Oral contraception: past, present, and future perspectives.

Abstract

Oral contraceptives (OCs) were initially approved for unrestricted use in 1960 in the United States and have been used and studied extensively for 30 years. The initial formulations contained a fixed dose of estrogen and progestogen ingested for 21 days, with a seven-day pill-free interval. Subsequent formulations contained a sequential estrogen dose, a progestogen alone given daily, and variable doses of both progestogen and estrogen.

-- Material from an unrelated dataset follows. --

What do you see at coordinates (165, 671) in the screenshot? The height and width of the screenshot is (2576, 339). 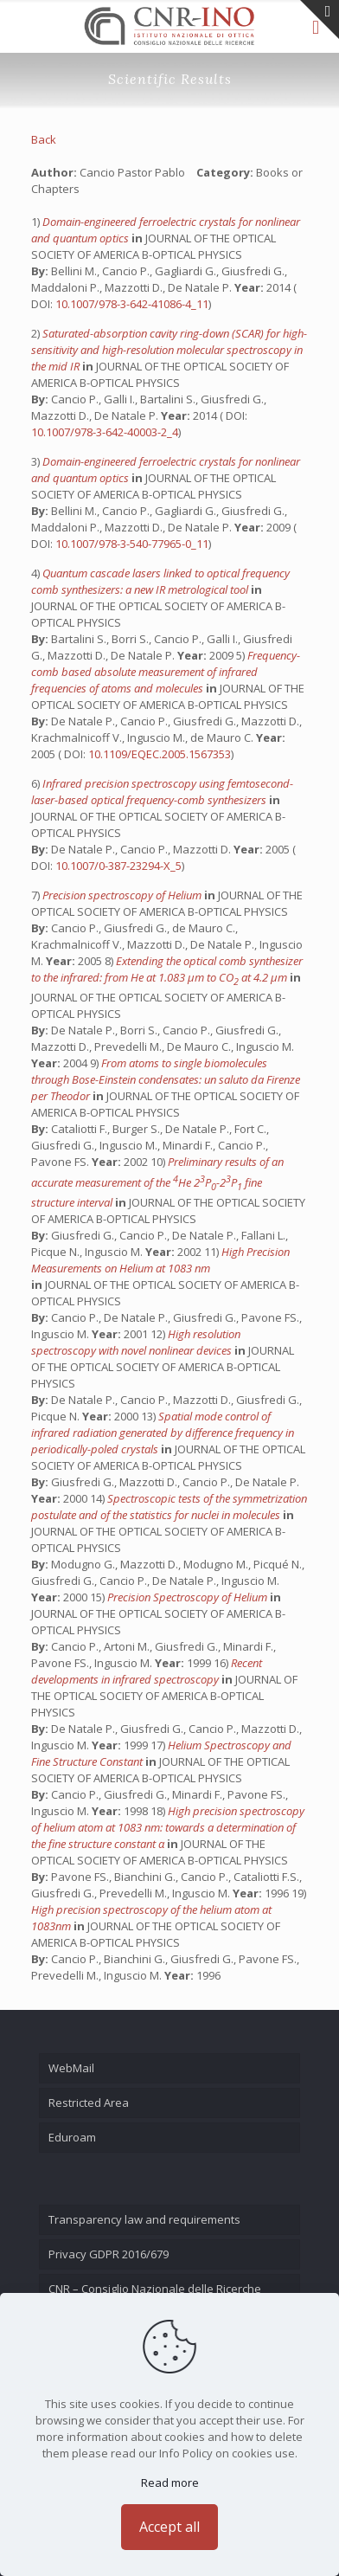 I see `Frequency-comb based absolute measurement of infrared frequencies of atoms and molecules` at bounding box center [165, 671].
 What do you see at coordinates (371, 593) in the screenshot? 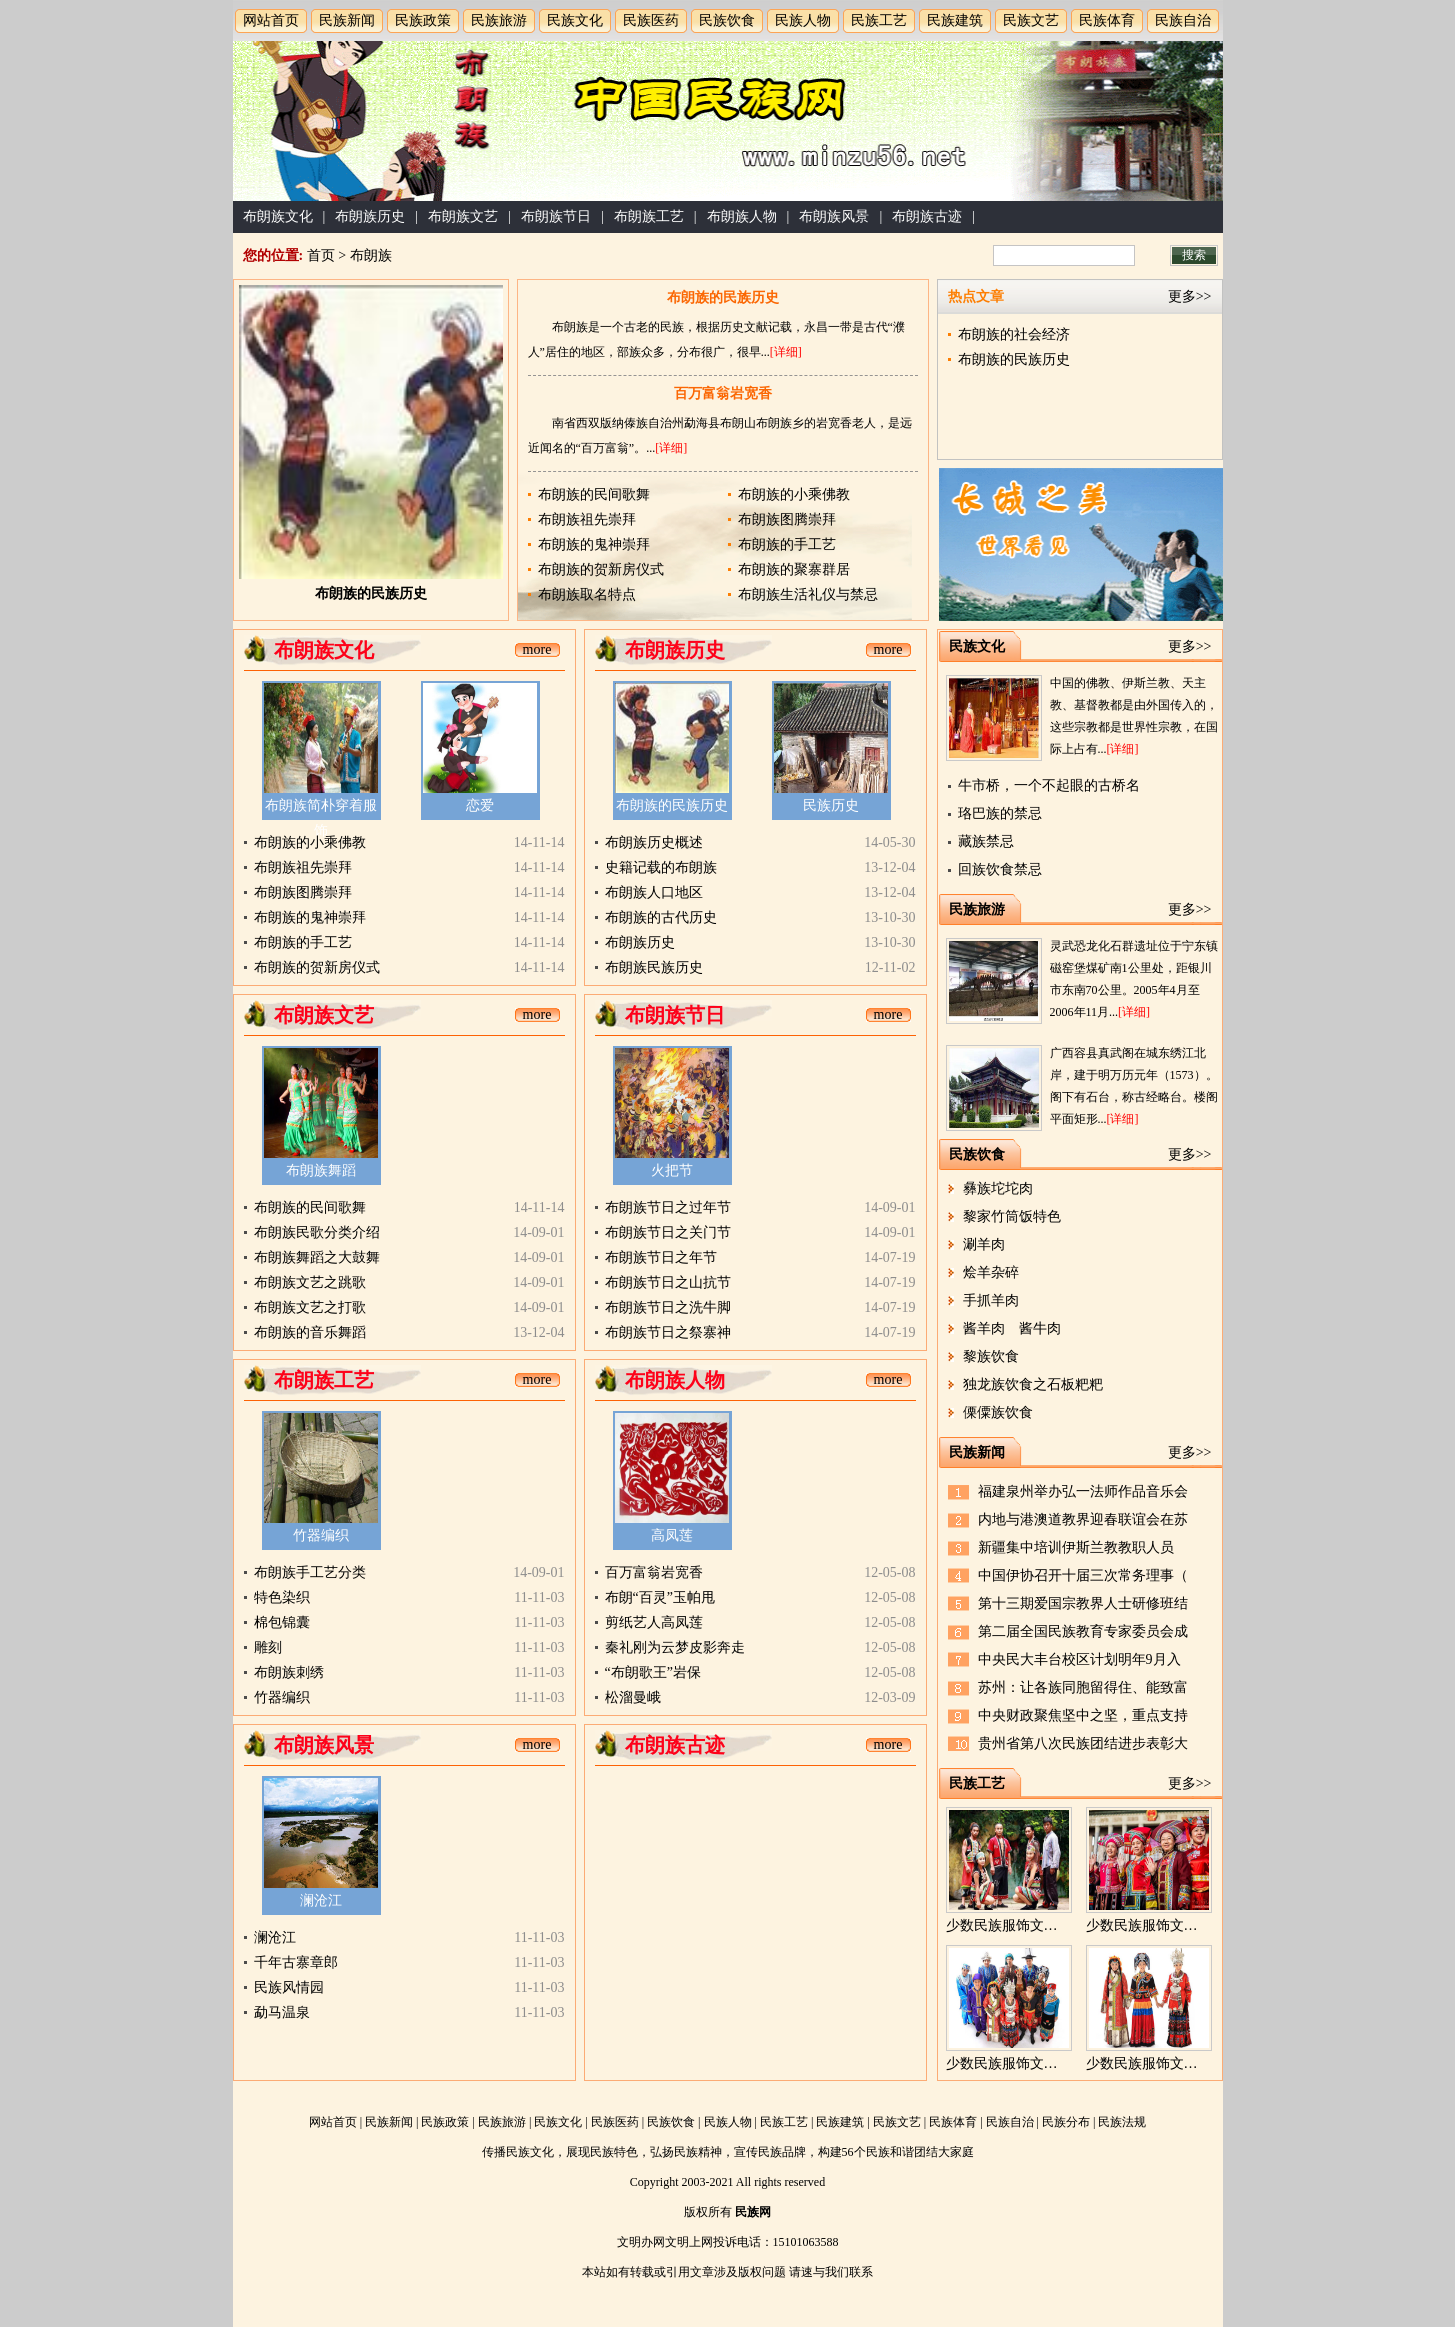 I see `布朗族的民族历史` at bounding box center [371, 593].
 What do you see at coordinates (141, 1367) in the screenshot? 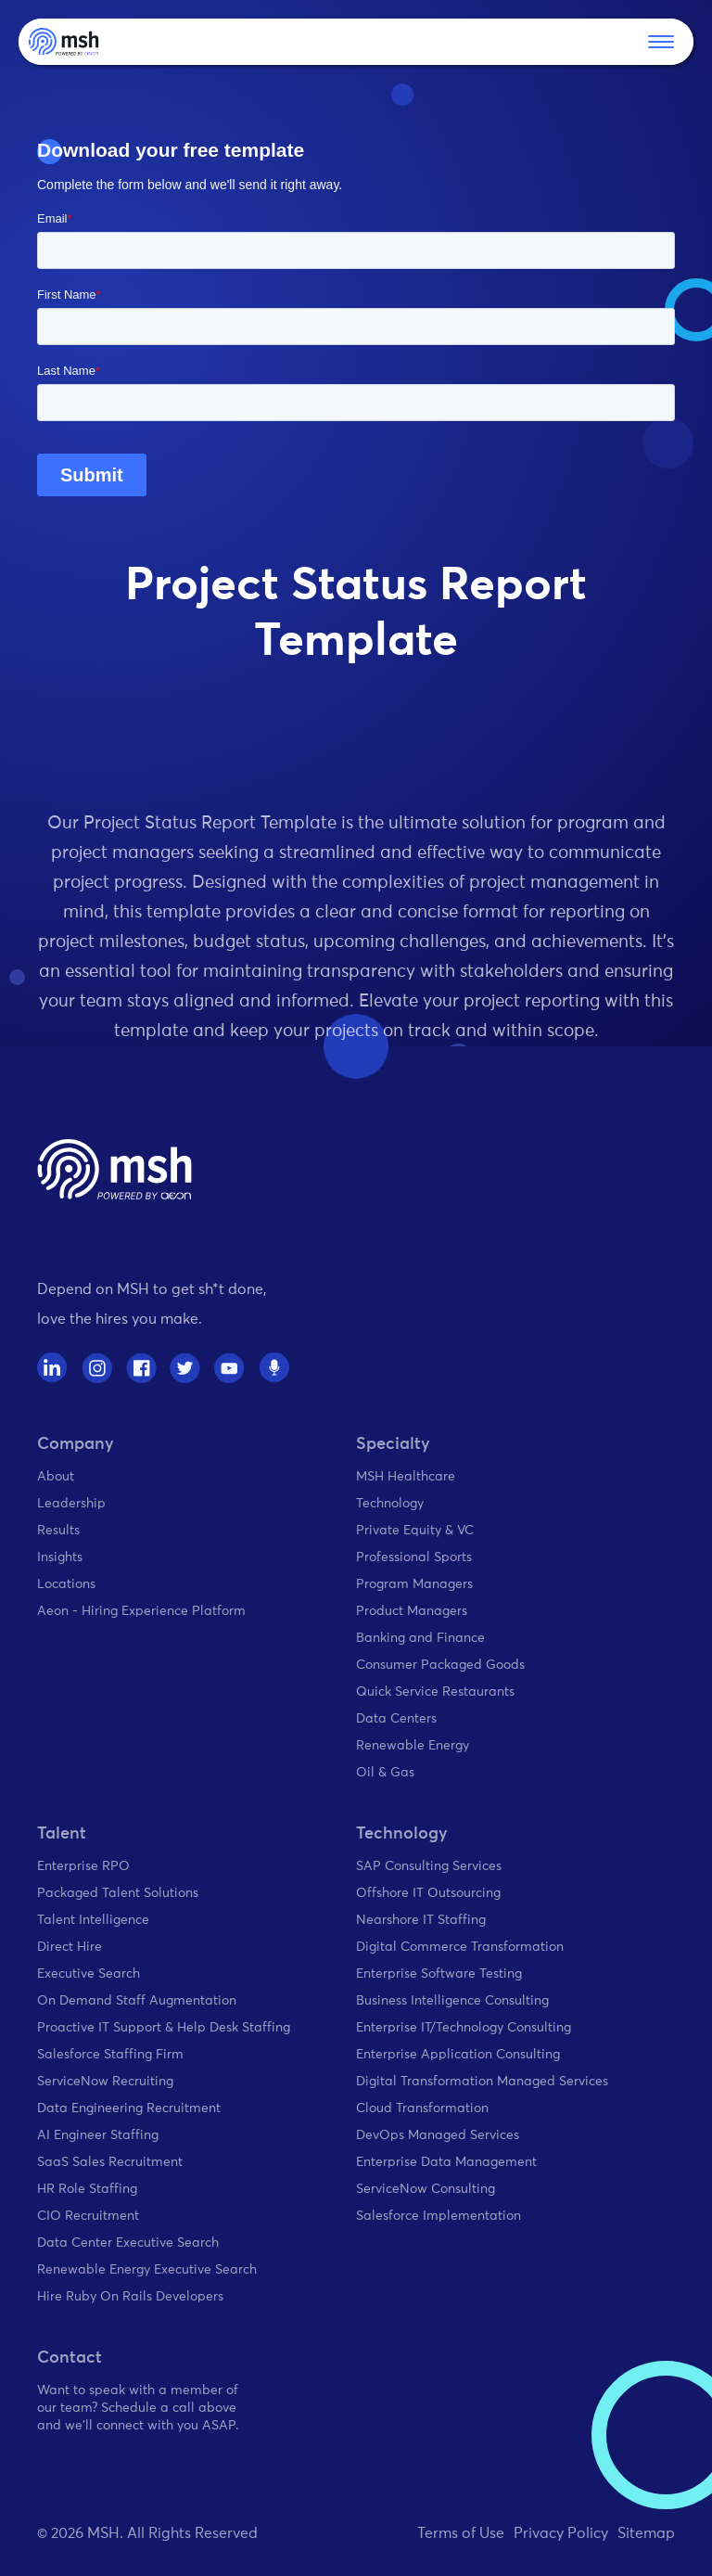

Although the estrogen and progestogen doses employed in currently marketed OCs are markedly lower than those used in the OCs of the 1960s and 1970s, the excellent contraceptive efficacy of these compounds has not been compromised. The estrogen component produces a dose-related increase in serum globulin concentrations, triglycerides, and high-density lipoprotein (HDL) cholesterol, along with a decrease in low-density lipoprotein (LDL) cholesterol, while the progestogen component causes peripheral insulin resistance, a decrease in HDL cholesterol, an increase in LDL cholesterol, and various androgenic effects. The effect of nicotine on thromboxane release acts synergistically with the elevated serum clotting factors to increase the incidence of both arterial and venous thrombotic events, particularly in women smokers over 35 years of age. However, there is no evidence of increased risk of myocardial infarction or stroke in healthy, nonsmoking women of any age who use OCs containing less than 50 micrograms estrogen. Likewise, the lower-dose estrogen/progestogen formulations do not have a clinically significant effect on glucose metabolism and have a neutral effect on lipoprotein metabolism. In addition, the many noncontraceptive health benefits associated with OCs are maintained with the lower-dose formulations. Thus, the low-dose formulations should improve the overall health of healthy, nonsmoking women as well as effectively prevent unwanted pregnancy.